Causes of youth gangs to form
Cloward and Ohlin (196) identified three different types of criminal youth gangs:
- Crime-orientated gangs which are influenced by adult professional criminals and which act as a form of training and apprenticeship system.
- Conflict-orientated gangs whic use violence to gain status in an area.
- Retreatist gangs which turn to drugs and have contempt for mainstream society
High delinquency areas of cities
Shaw and McKay (1969) said that there's definite patterns of youth crime in cities and it's concentrated in areas of poverty and deprivation such as heavy industrial areas and inner city estates. Youth crime was a repsonse to social disorganisation.
Miller and cultural explanation
Miller, in 1958, suggested the problem of youth crime was triggered by six focal concerns held by young men. These are: staying out of trouble, toughnses, quick-wittedness, thrill-seeking, trusting to luck and the need to feel in control of oneself's and one's area.

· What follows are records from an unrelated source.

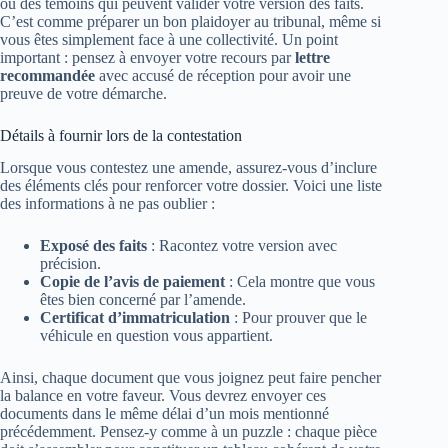
ou des témoins qui peuvent valider votre version des faits.
C’est comme préparer un bon plaidoyer au tribunal, même si
vous êtes simplement face à une collectivité. Un point
important : pensez à envoyer votre recours par
lettre
recommandée
avec accusé de réception pour avoir une
preuve de votre démarche.
Détails à fournir lors de la contestation
Lorsque vous contestez une amende, assurez-vous d’inclure
des éléments clés pour renforcer votre dossier. Voici une liste
des informations à ne pas oublier :
Exposé des faits
: Racontez votre version avec
précision.
Copie de l’avis de paiement
: Cela montre que vous
êtes bien concerné par l’amende.
Certificat d’immatriculation
: Pour prouver que le
véhicule en question vous appartient.
Ainsi, chaque document que vous joignez peut faire pencher
la balance en votre faveur. Vous devrez envoyer ces
documents dans le même délai d’un mois mentionné
précédemment. Pensez-y comme à un puzzle : chaque pièce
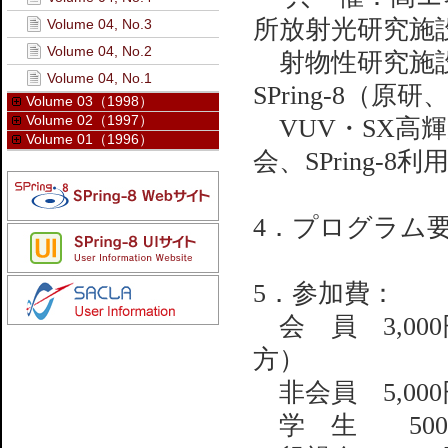
所放射光研究施
Volume 04, No.3
Volume 04, No.2
射物性研究施設
Volume 04, No.1
SPring-8（原
Volume 03（1998）
Volume 02（1997）
VUV・SX高輝
Volume 01（1996）
会、SPring-8
4．プログラム
5．参加費：
会 員 3,0
方）
非会員 5,00
学 生 500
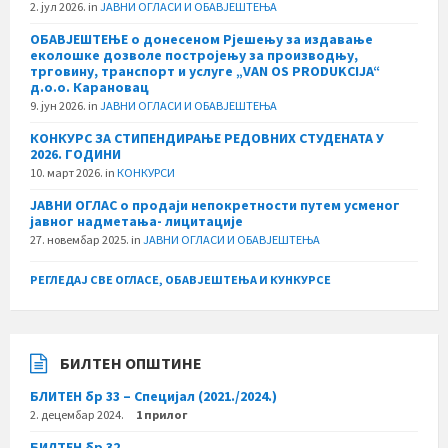
2. јул 2026.
in
ЈАВНИ ОГЛАСИ И ОБАВЈЕШТЕЊА
ОБАВЈЕШТЕЊЕ о донесеном Рјешењу за издавање
еколошке дозволе постројењу за производњу,
трговину, транспорт и услуге „VAN OS PRODUKCIJA“
д.о.о. Карановац
9. јун 2026.
in
ЈАВНИ ОГЛАСИ И ОБАВЈЕШТЕЊА
КОНКУРС ЗА СТИПЕНДИРАЊЕ РЕДОВНИХ СТУДЕНАТА У
2026. ГОДИНИ
10. март 2026.
in
КОНКУРСИ
ЈАВНИ ОГЛАС о продаји непокретности путем усменог
јавног надметања- лицитације
27. новембар 2025.
in
ЈАВНИ ОГЛАСИ И ОБАВЈЕШТЕЊА
РЕГЛЕДАЈ СВЕ ОГЛАСЕ, ОБАВЈЕШТЕЊА И КУНКУРСЕ
БИЛТЕН ОПШТИНЕ
БЛИТЕН бр 33 – Специјал (2021./2024.)
2. децембар 2024.
1 прилог
БИЛТЕН бр 32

British studies of gang culture
There is a tradition of ethnographic studies of youth gangs in the UK which are more descriptive of what the gangs do and how they behave:
- Howard Parker (1974) A View from the Boys describes a culture in Liverpool where boys are not looking for trouble, but will not back away from it if it starts
- Willmott (1966) Adolescent boys in East London found young men in boring jobs who used deviance to get some excitement in life
Recent work on British gang cultures
Criminal gangs and gang culture have become a recent moral panic. A home office report of 2008 suggested youth gangs are linked with problems of urban violence and rising rates of weapon use. Gangs in the UK are being represented in terms that are similar to the way that American gangs are seen as drug-fuelled and gangerous murdered. There's problems with such material as it tends to be dated and not necessarily valid as much crime is unrecorded and unreported. The UK is different and guns are not as easily accessed. Gang cultures can be seen in terms of:
- Masculine identity - many researchers view the existence of gangs and aggressively deviant youth cultures as being linked to the crisis of masculinity where gang members are asserting their male status.

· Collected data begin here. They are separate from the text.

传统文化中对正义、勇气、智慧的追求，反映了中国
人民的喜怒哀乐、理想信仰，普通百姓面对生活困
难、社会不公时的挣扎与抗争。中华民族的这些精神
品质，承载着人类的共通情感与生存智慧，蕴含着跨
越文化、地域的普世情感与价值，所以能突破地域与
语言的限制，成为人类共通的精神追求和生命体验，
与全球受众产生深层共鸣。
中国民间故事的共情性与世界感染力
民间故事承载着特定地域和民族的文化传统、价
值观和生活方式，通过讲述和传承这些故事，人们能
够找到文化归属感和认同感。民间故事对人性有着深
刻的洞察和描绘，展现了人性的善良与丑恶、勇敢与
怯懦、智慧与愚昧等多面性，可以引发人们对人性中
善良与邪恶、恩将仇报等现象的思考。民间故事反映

- Educational failure - Pitts (2009) suggests young men find respect in gangs and street culture. They can make money through criminal activity.
- Style and resistance - this echoes research by the CCCS which suggests that gang-related activity rises at times of economic stress when working-class youths becoem aware of their lower position in the social structure.

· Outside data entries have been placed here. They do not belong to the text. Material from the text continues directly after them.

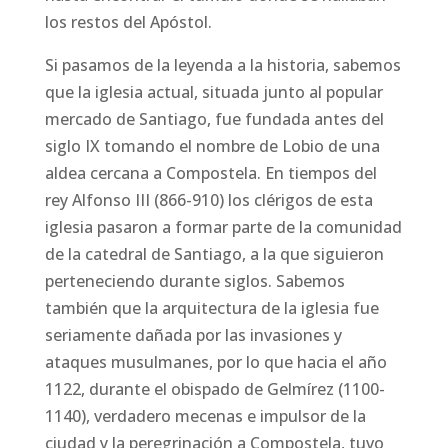
los restos del Apóstol.
Si pasamos de la leyenda a la historia, sabemos
que la iglesia actual, situada junto al popular
mercado de Santiago, fue fundada antes del
siglo IX tomando el nombre de Lobio de una
aldea cercana a Compostela. En tiempos del
rey Alfonso III (866-910) los clérigos de esta
iglesia pasaron a formar parte de la comunidad
de la catedral de Santiago, a la que siguieron
perteneciendo durante siglos. Sabemos
también que la arquitectura de la iglesia fue
seriamente dañada por las invasiones y
ataques musulmanes, por lo que hacia el año
1122, durante el obispado de Gelmírez (1100-
1140), verdadero mecenas e impulsor de la
ciudad y la peregrinación a Compostela, tuvo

Modern gangs being a problem
The CSJ (2009) argued that modern youth cultures are a serious problem for British society. Wilson and Murray both claim that an urban underclass of young people from different home circumstances who rely on benefits is developing. They lived in deprived areas and find wealth and status through crime.
Batchelor - feminisist (2009) argued that young women who become involved with such gangs are at risk of sexual exploitation. The CSJ claimed, in 2014, that gang members use **** as a weapon against young women.
Kinsella (2011) in a Home Office report found that young people feel negatively labelled by the media. This suggests a self-fulfilling prophecy in terms of youth crime is plausible. Young people are seen in a negative light, there are over-reactions to perceived deviancy among young people.